Find every line in the entries that holds the string "için" and report it.

Dataset entries:
◆ ◆ ◆ ◆
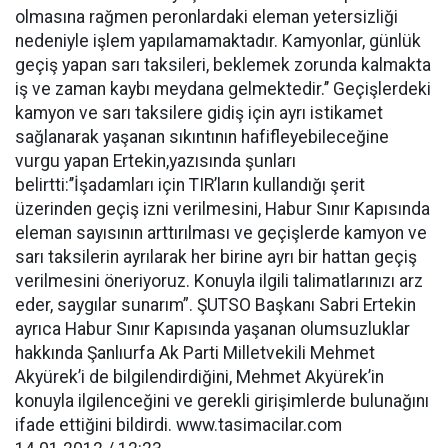
olmasına rağmen peronlardaki eleman yetersizliği
nedeniyle işlem yapılamamaktadır. Kamyonlar, günlük
geçiş yapan sarı taksileri, beklemek zorunda kalmakta
iş ve zaman kaybı meydana gelmektedir.’’ Geçişlerdeki
kamyon ve sarı taksilere gidiş için ayrı istikamet
sağlanarak yaşanan sıkıntının hafifleyebileceğine
vurgu yapan Ertekin,yazısında şunları
belirtti:’’İşadamları için TIR’ların kullandığı şerit
üzerinden geçiş izni verilmesini, Habur Sınır Kapısında
eleman sayısının arttırılması ve geçişlerde kamyon ve
sarı taksilerin ayrılarak her birine ayrı bir hattan geçiş
verilmesini öneriyoruz. Konuyla ilgili talimatlarınızı arz
eder, saygılar sunarım”. ŞUTSO Başkanı Sabri Ertekin
ayrıca Habur Sınır Kapısında yaşanan olumsuzluklar
hakkında Şanlıurfa Ak Parti Milletvekili Mehmet
Akyürek’i de bilgilendirdiğini, Mehmet Akyürek’in
konuyla ilgilenceğini ve gerekli girişimlerde bulunağını
ifade ettiğini bildirdi. www.tasimacilar.com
◆ ◆ ◆ ◆
• **RESPONSE TO THE EXERCISE**
kamyon ve sarı taksilere gidiş için ayrı istikamet
belirtti:’’İşadamları için TIR’ların kullandığı şerit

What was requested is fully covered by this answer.